PublicMind Wrap Up
In 2005, PublicMind™, the University’s polling institute, conducted 32 polls. Although the New Jersey governor’s race dominated the topics (13 polls on this topic), a dozen investigations were conducted on other issues of statewide importance. These included: race and gender on the Supreme Court, eminent domain, state spending, government response to disasters, cell-phone use, consumer intentions, attitudes toward farming and a constitutional convention. Results, tables and commentary for each poll are posted on the PublicMind Web site at http://publicmind.fdu.edu.
“The growth and success of PublicMind has been extraordinary,” said President J. Michael Adams. “It not only has become a well-respected and high-profile source of opinion and analysis, but it has generated tremendous recognition on a local and national basis for the University. While there are many people to thank for the development of PublicMind, Peter Woolley [political science (Flor)], as the director, deserves special applause for guiding its actions and serving as an articulate and insightful spokesperson.”
Reporters, commentators and media outlets in the metropolitan area regularly feature PublicMind polls. In addition to reports by the Associated Press, The New York Times, WNYC and 101.5 radio, PoliticsNJ.com and daily papers in New Jersey, PublicMind polls appeared in The Boston Globe, The Los Angeles Times, The Washington Post, The Wall Street Journal and USA Today. The television bureaus of CBS, ABC, NBC and CNN also regularly report PublicMind research.
A number of faculty members are PublicMind associates. John Schiemann, administrative science (Flor), the polling institute’s director of research, is primarily responsible for conducting survey work for private clients (http://publicmind.fdu.edu/standards.html). Krista Jenkins, political science (Flor), consults on methodology and design. James Almeida, chair, marketing and entrepreneurial studies, Silberman College of Business (Metro/Flor), comments on consumer intentions; Caroline Munoz, marketing (Flor), has collected data for projects by PublicMind and the New Jersey Chamber of Commerce; Gloria Gadsden, sociology (Flor), has commented on race relations. In addition, several PublicMind associates are certified to conduct focus groups. “The University faculty are rich in professional skills and intellectual curiosity,” said Woolley, “and PublicMind provides a vehicle, an outlet and a showcase for these talents.”
PublicMind plans to offer its faculty associates space on its surveys to pursue a variety of topics. “Our next goal is to make PublicMind a survey-research vehicle for a cross section of faculty in a variety of disciplines on all three campuses,” said Woolley.
To accommodate requests for radio interviews, Carl Kraus, director, and Barry Sheffield, assistant director, telecommunications (Metro), recently designed and installed broadcast equipment in Woolley’s office. The new equipment permits high-quality recording for broadcast, allowing radio reporters to interview Woolley from his office and delivering the same sound quality as if he were in the studio. The radio actualities that accompany each PublicMind poll can be recorded on this equipment.
A by-product of the broadcast equipment is a new mini-news segment, “Conversations in the Hallway,” in which Woolley acts as interviewer and engineer. It is broadcast on WFDU-FM on Sunday at 6:45 a.m., and plans call for the show to be distributed to regional radio stations free of charge.

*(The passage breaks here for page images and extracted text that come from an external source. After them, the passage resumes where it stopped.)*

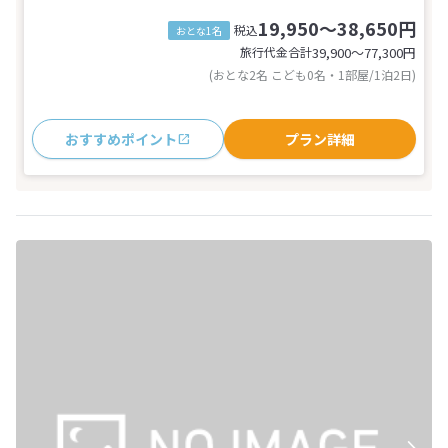
19,950～38,650円
税込
おとな1名
旅行代金合計
39,900〜77,300
円
(おとな2名 こども0名・1部屋/1泊2日)
おすすめポイント
プラン詳細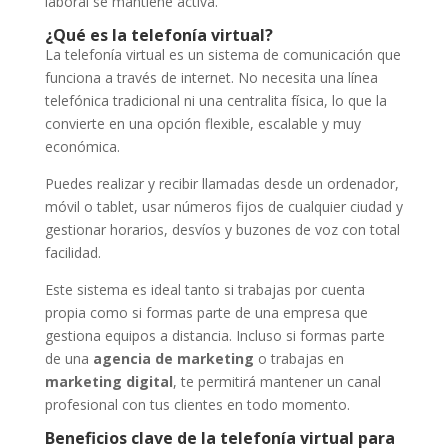
laboral se mantiene activa.
¿Qué es la telefonía virtual?
La telefonía virtual es un sistema de comunicación que
funciona a través de internet. No necesita una línea
telefónica tradicional ni una centralita física, lo que la
convierte en una opción flexible, escalable y muy
económica.
Puedes realizar y recibir llamadas desde un ordenador,
móvil o tablet, usar números fijos de cualquier ciudad y
gestionar horarios, desvíos y buzones de voz con total
facilidad.
Este sistema es ideal tanto si trabajas por cuenta
propia como si formas parte de una empresa que
gestiona equipos a distancia. Incluso si formas parte
de una
agencia de marketing
o trabajas en
marketing digital
, te permitirá mantener un canal
profesional con tus clientes en todo momento.
Beneficios clave de la telefonía virtual para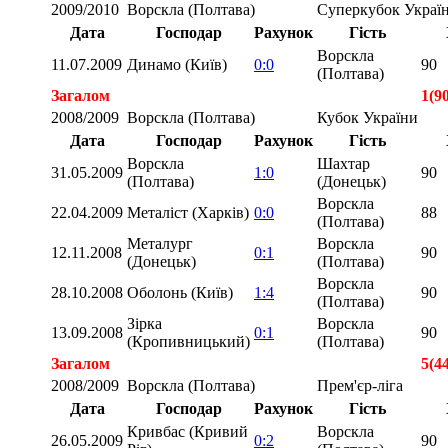
2009/2010
Ворскла (Полтава)
Суперкубок Украї
Дата
Господар
Рахунок
Гість
Ворскла
11.07.2009
Динамо (Київ)
0:0
90
(Полтава)
Загалом
1(9
2008/2009
Ворскла (Полтава)
Кубок України
Дата
Господар
Рахунок
Гість
Ворскла
Шахтар
31.05.2009
1:0
90
(Полтава)
(Донецьк)
Ворскла
22.04.2009
Металіст (Харків)
0:0
88
(Полтава)
Металург
Ворскла
12.11.2008
0:1
90
(Донецьк)
(Полтава)
Ворскла
28.10.2008
Оболонь (Київ)
1:4
90
(Полтава)
Зірка
Ворскла
13.09.2008
0:1
90
(Кропивницький)
(Полтава)
Загалом
5(4
2008/2009
Ворскла (Полтава)
Прем'єр-ліга
Дата
Господар
Рахунок
Гість
Кривбас (Кривий
Ворскла
26.05.2009
0:2
90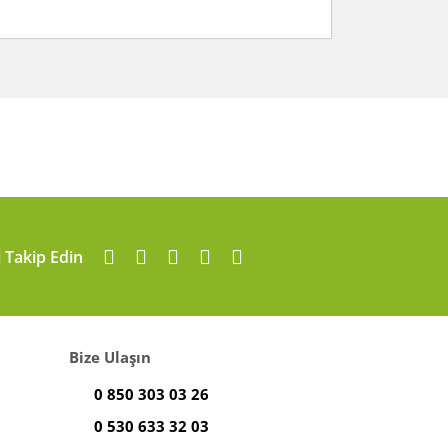
arafımıza iletebilirsiniz.
i Takip Edin
Bize Ulaşın
0 850 303 03 26
0 530 633 32 03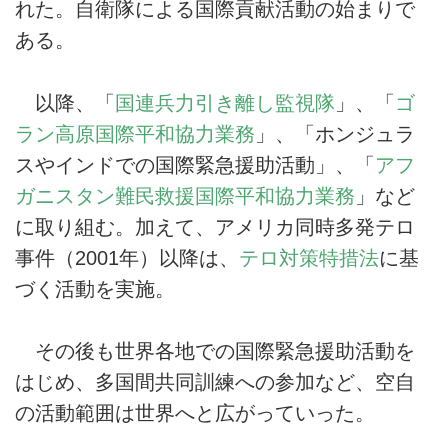
れた。自衛隊による国際貢献活動の始まりで
ある。
以降、「
国連兵力引き離し監視隊
」、「
ゴ
ラン高原国際平和協力業務
」、「ホンジュラ
スやインドでの国際緊急援助活動」、「
アフ
ガニスタン難民救援国際平和協力業務
」など
に取り組む。加えて、アメリカ同時多発テロ
事件（2001年）以降は、
テロ対策特措法
に基
づく活動を実施。
その後も世界各地での国際緊急援助活動を
はじめ、多国間共同訓練への参加など、空自
の活動範囲は世界へと広がっていった。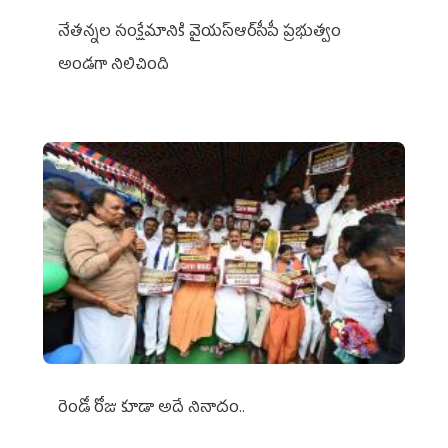
నేతన్నల సంక్షేమానికి వైయ‌స్ఆర్‌సీపీ ప్రభుత్వం
అండగా నిలిచింది
రెండో రోజు కూడా అదే నినాదం..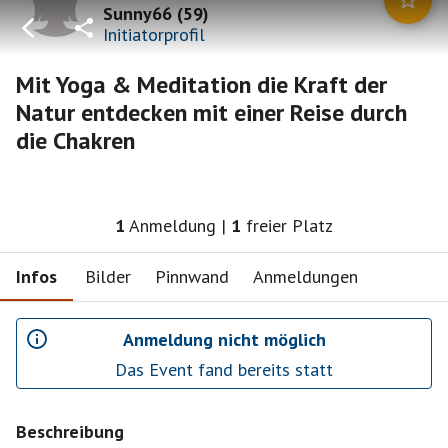
Sunny66
(
59
)
Initiatorprofil
Mit Yoga & Meditation die Kraft der
Natur entdecken mit einer Reise durch
die Chakren
1
Anmeldung
|
1
freier Platz
Infos
Bilder
Pinnwand
Anmeldungen
Anmeldung nicht möglich
Das Event fand bereits statt
Beschreibung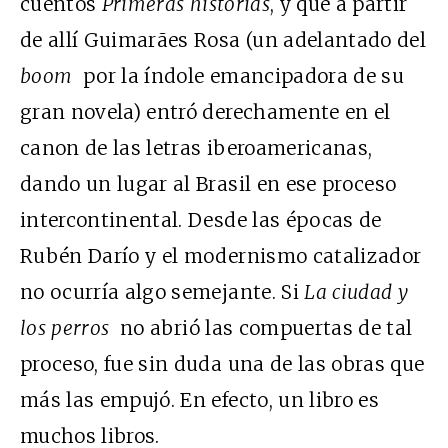
cuentos
Primeras historias
, y que a partir
de allí Guimarães Rosa (un adelantado del
boom
por la índole emancipadora de su
gran novela) entró derechamente en el
canon de las letras iberoamericanas,
dando un lugar al Brasil en ese proceso
intercontinental. Desde las épocas de
Rubén Darío y el modernismo catalizador
no ocurría algo semejante. Si
La ciudad y
los perros
no abrió las compuertas de tal
proceso, fue sin duda una de las obras que
más las empujó. En efecto, un libro es
muchos libros.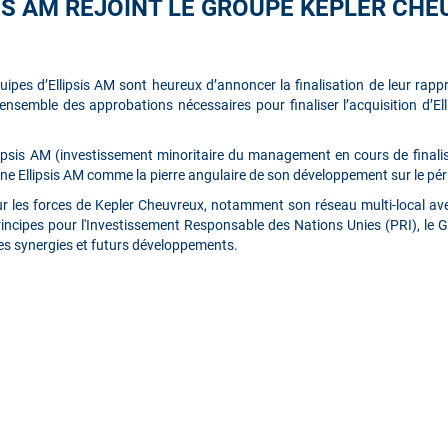
IS AM REJOINT LE GROUPE KEPLER CH
uipes d’Ellipsis AM sont heureux d’annoncer la finalisation de leur ra
ensemble des approbations nécessaires pour finaliser l’acquisition d’Ell
lipsis AM (investissement minoritaire du management en cours de finali
onne Ellipsis AM comme la pierre angulaire de son développement sur le pér
ur les forces de Kepler Cheuvreux, notamment son réseau multi-local av
rincipes pour l'Investissement Responsable des Nations Unies (PRI), le 
es synergies et futurs développements.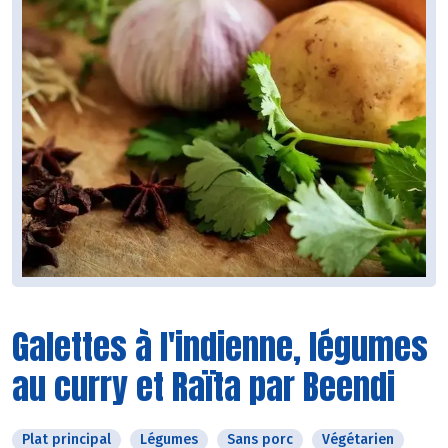
Galettes à l'indienne, légumes
au curry et Raïta par Beendi
Plat principal
Légumes
Sans porc
Végétarien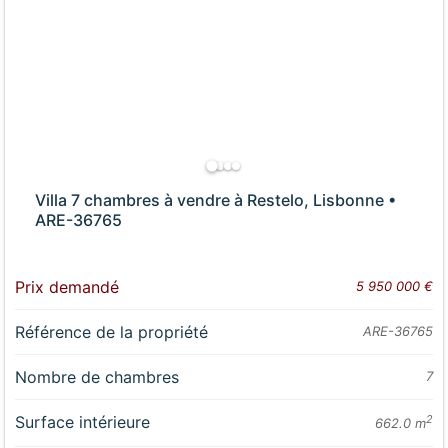
Villa 7 chambres à vendre à Restelo, Lisbonne •
ARE-36765
Prix demandé
5 950 000 €
Référence de la propriété
ARE-36765
Nombre de chambres
7
Surface intérieure
2
662.0 m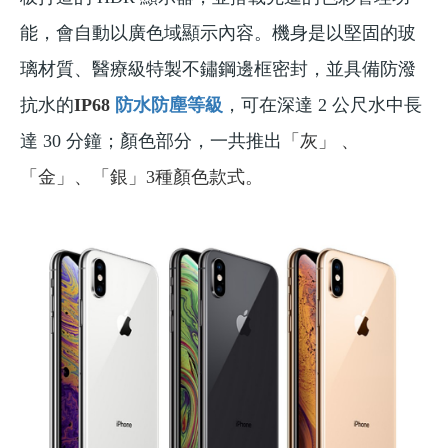
能，會自動以廣色域顯示內容。機身是以堅固的玻
璃材質、醫療級特製不鏽鋼邊框密封，並具備防潑
抗水的
IP68
防水防塵
等級
，可在深達 2 公尺水中長
達 30 分鐘；顏色部分，一共推出
「
灰
」 、
「
金
」、「
銀」3種顏色款式。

Woolley invites faculty and other experts into his office for an informal conversation — in the past several months he has discussed the youth vote with Jenkins; nation building with Schiemann, who recently published The Politics of Pact-Making, the art of polling with Joseph Calvanelli, president of TMR, Inc.; the role of election consultants with Rick Thigpen, partner, The Strategy Group, and Essex County coordinator for the Democratic Party, and replacing Jon Corzine in the U.S. Senate with Congressman Rob Andrews.
In the near future, these “conversations” will be podcast. The programs could then be downloaded and listened to at any time — on the go with an iPod or at home on the computer. “Our faculty have insights and expertise to share, and I think it should be shared well beyond our campus walls,” said Woolley.